Within the context of the AltiFloat project, done in collaboration with LOCEAN laboratory at Paris VI and the lebanese CNRS, we proposed a near real time 3D-Var assimilation algorithm that provides continuous corrections to the geostrophic field, known to be inaccurate near the coast.
The figure on the right demonstrates the result of assimilating three drifters trajectories, launched from the south of Beirut, with altimetry based geostrophic currents and wind speed data, near the Lebanese coast. The surface velocity field starts from the altimetric one (blue) and is continuously corrected (red) as more drifter and wind data are available.
This research was featured in QS WOWNEWS magazine, Issue 28.

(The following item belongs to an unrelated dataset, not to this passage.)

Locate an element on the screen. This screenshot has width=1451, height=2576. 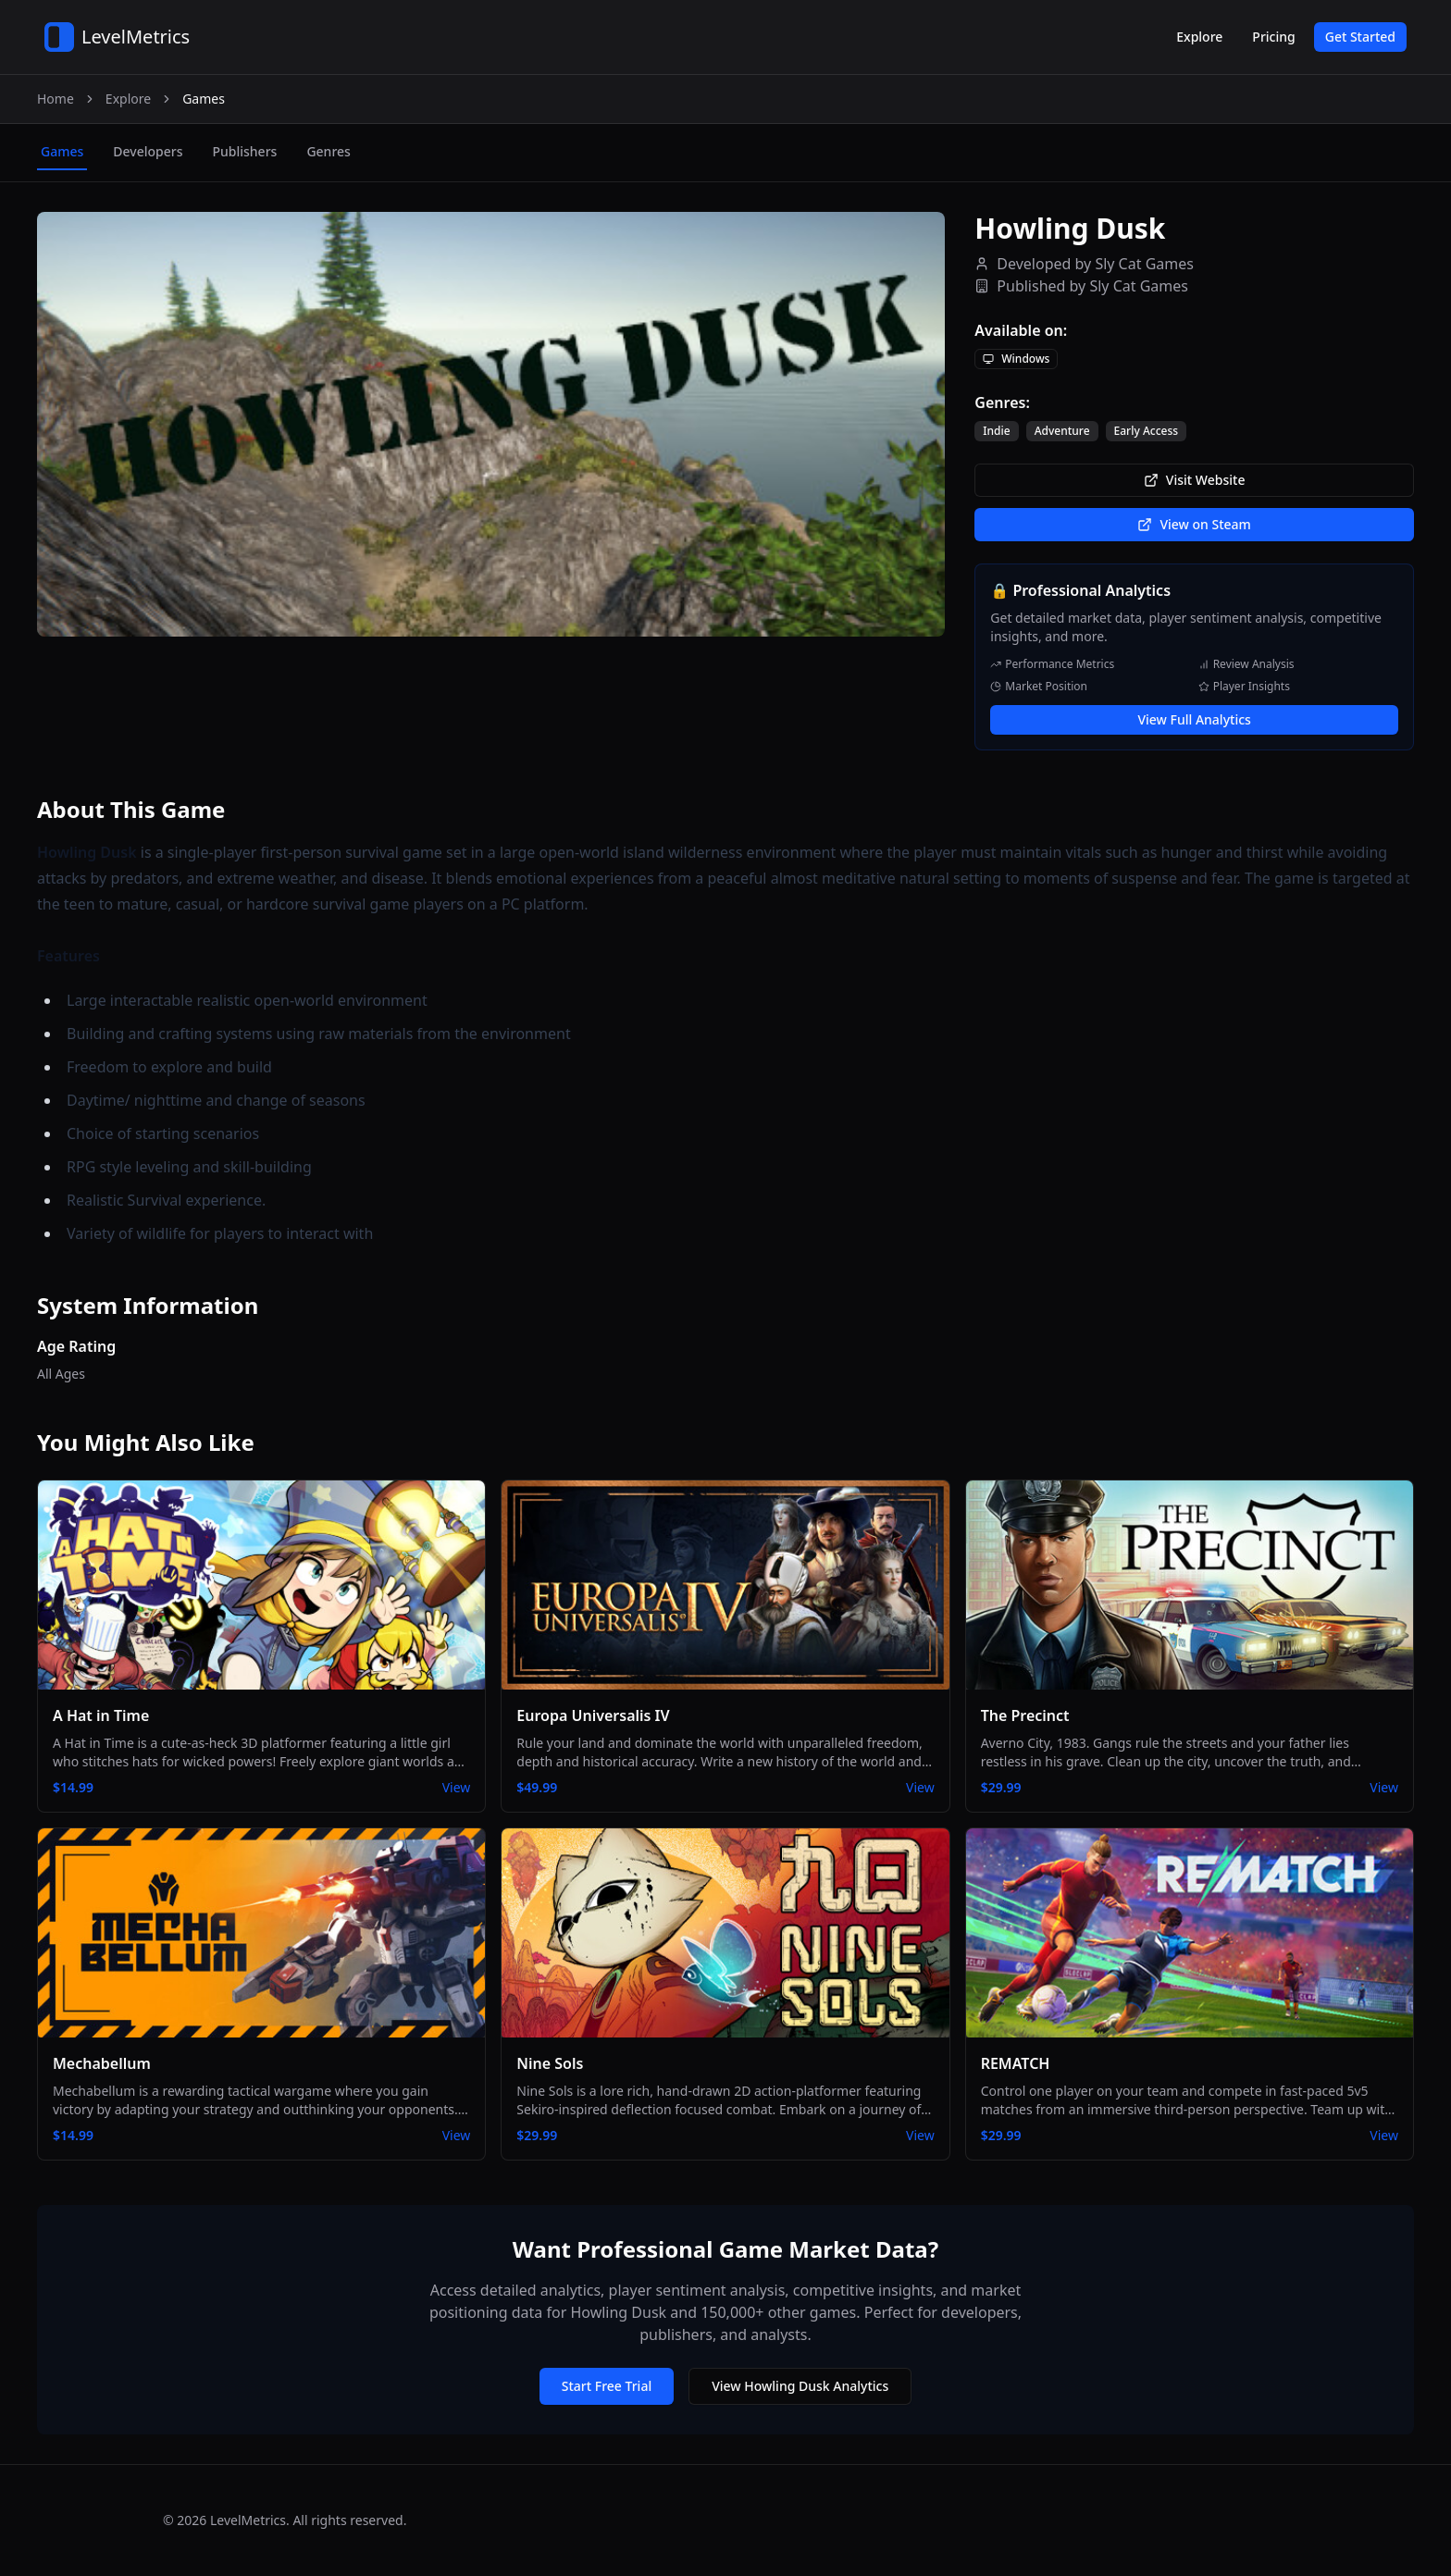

I am also collaborating with the American University of Beirut and King Abdullah University of Science and Technology on Lagrangian tracking in stochastic flows fields within a sequential ensemble data assimilation framework. This problem is challenging due to the exponential growth in the number of particles arising from describing the behavior of velocity over time as a set of possible combinations of the different realizations, before and after each assimilation cycle.
We proposed an efficient algorithm for forward and backward tracking of passive particles in stochastic flow-fields while capping the number of particles to a desired maximum. The mechanism uses an adaptive binning procedure, while conserving the zeroth, first and second moments of probability (total probability, mean position, and variance).

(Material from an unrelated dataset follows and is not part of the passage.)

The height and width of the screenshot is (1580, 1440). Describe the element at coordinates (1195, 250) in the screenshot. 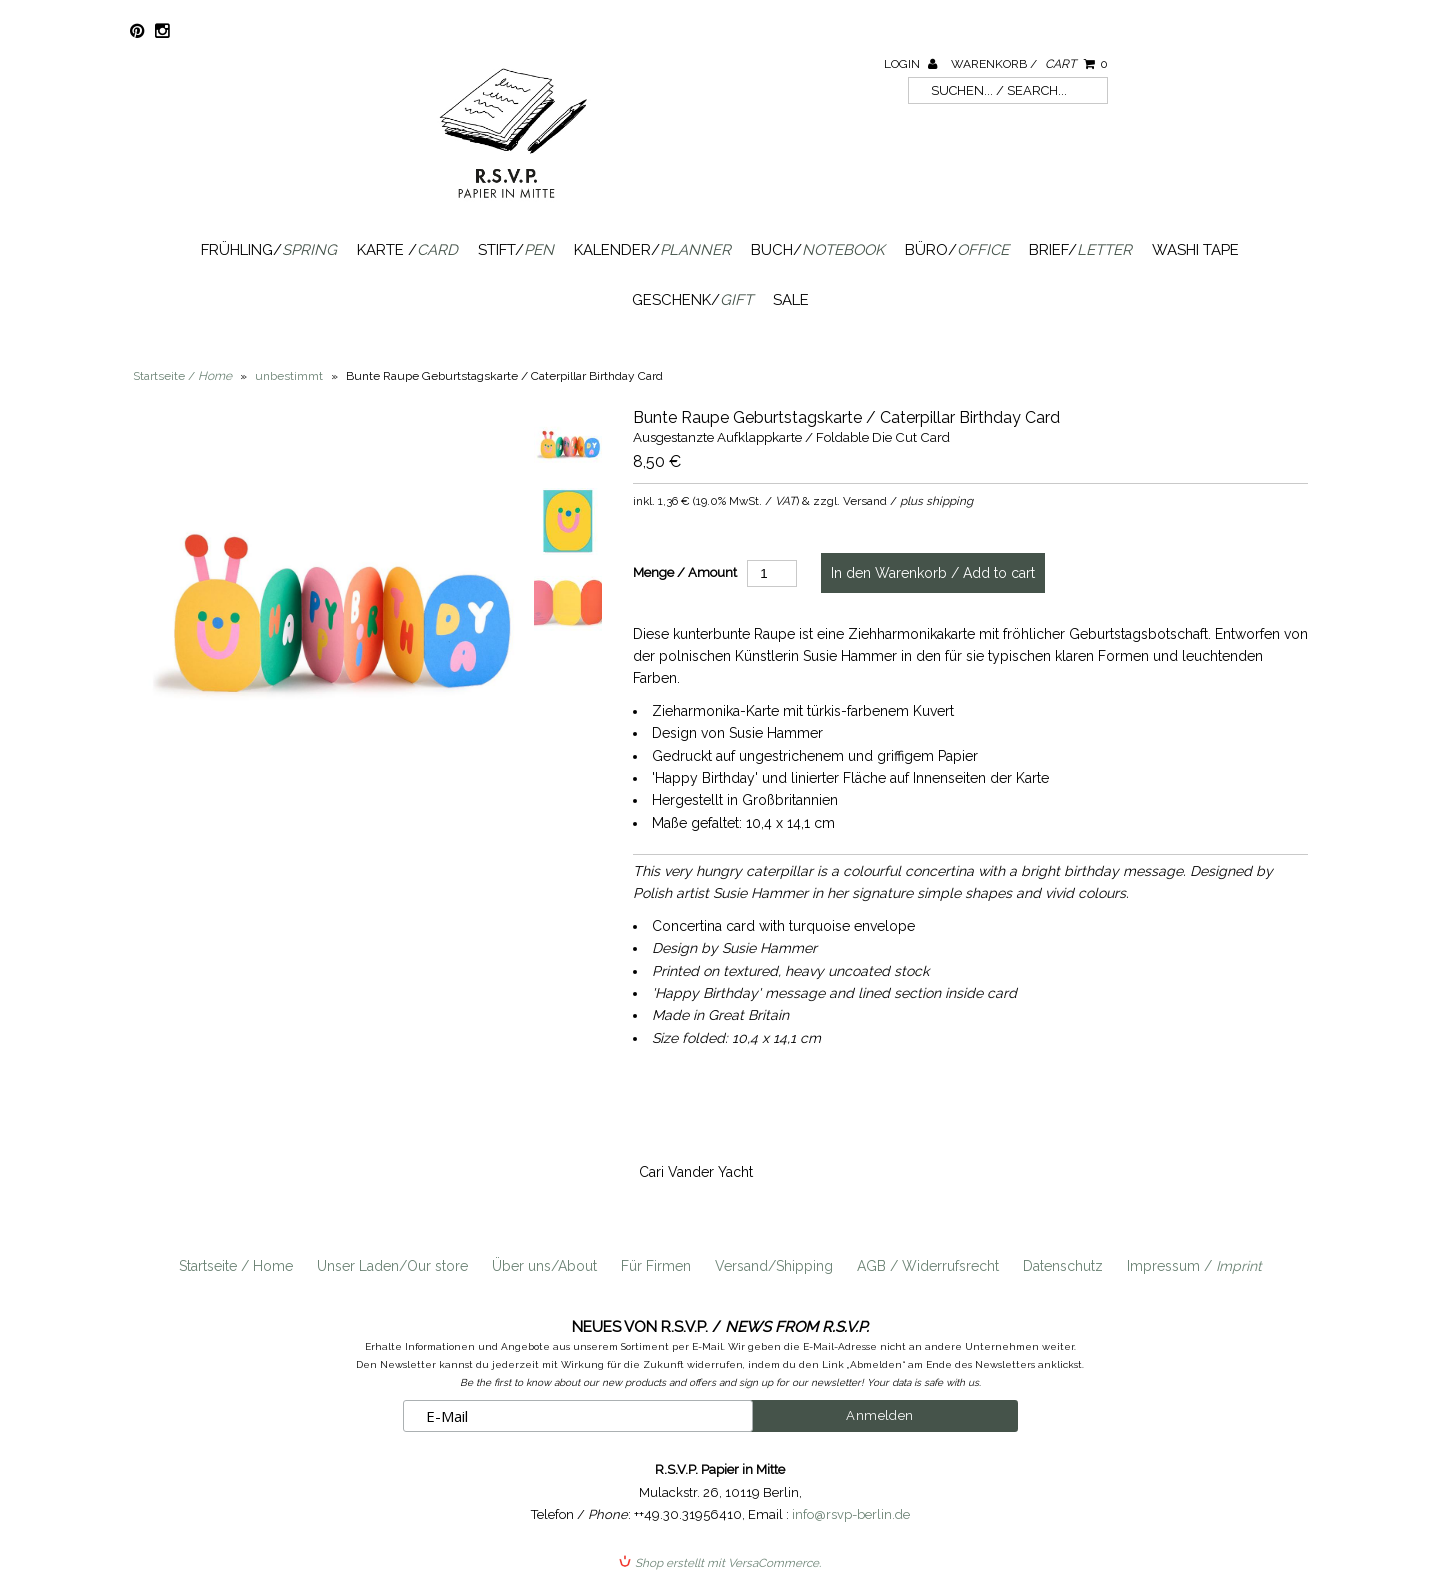 I see `Washi Tape` at that location.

The figure on the right shows probability maps (using an ensemble flow field of 100% the standard deviation of the initial dataset) after 27 days of releasing the tracer at the source (black square) . The number of particles is capped to 50 million and the time step of 4 hours.
Red square: location of the highest probability at the end of forward tracking.


On the micro scale, my recent research activities involve development and solution of asymptotic-based models for unsteady incompressible pressure-driven micro-flows in long channels of variable cross-section. These semi-analytic models are typically two orders of magnitude faster than computational fluid dynamics (CFD) simulations, rendering them an essential tool for exploring design parameter spaces. This work has important applications in design of microfluidic devices and in modelling of bio-flows. Mircofluidic devices such as uTAS and lab-on-chip integrate one or several laboratory functions on a single chip of only a few square millimeters. Bioflows applications include modeling of gases transport in the airways and blood transport in the complex network of blood vessels.
The pictures below show the effect of unsteadiness on the flow in a variable circular channel whose profile is depicted in the figure above. On the left, we see snapshots of the axial and radial velocities at different locations in the channel. We observe the impact of the viscous effect on the flow reversal, which is seen as a delay in reversal of the velocity near the wall, when compared to the velocity at the center-line. This delay is expected to increase as inertia effects grow. The flow reversal can also be seen in the corresponding color maps of the velocity components shown on the right.
An important aspect of unsteadiness is the incurred increase in the computational cost in CFD simulations. For this scenario, the computational cost of the reduced order model is two orders of magnitude smaller (∼500 times) than the CFD simulation.
This research was recently featured in the July issue of Applied Mathematical Modelling.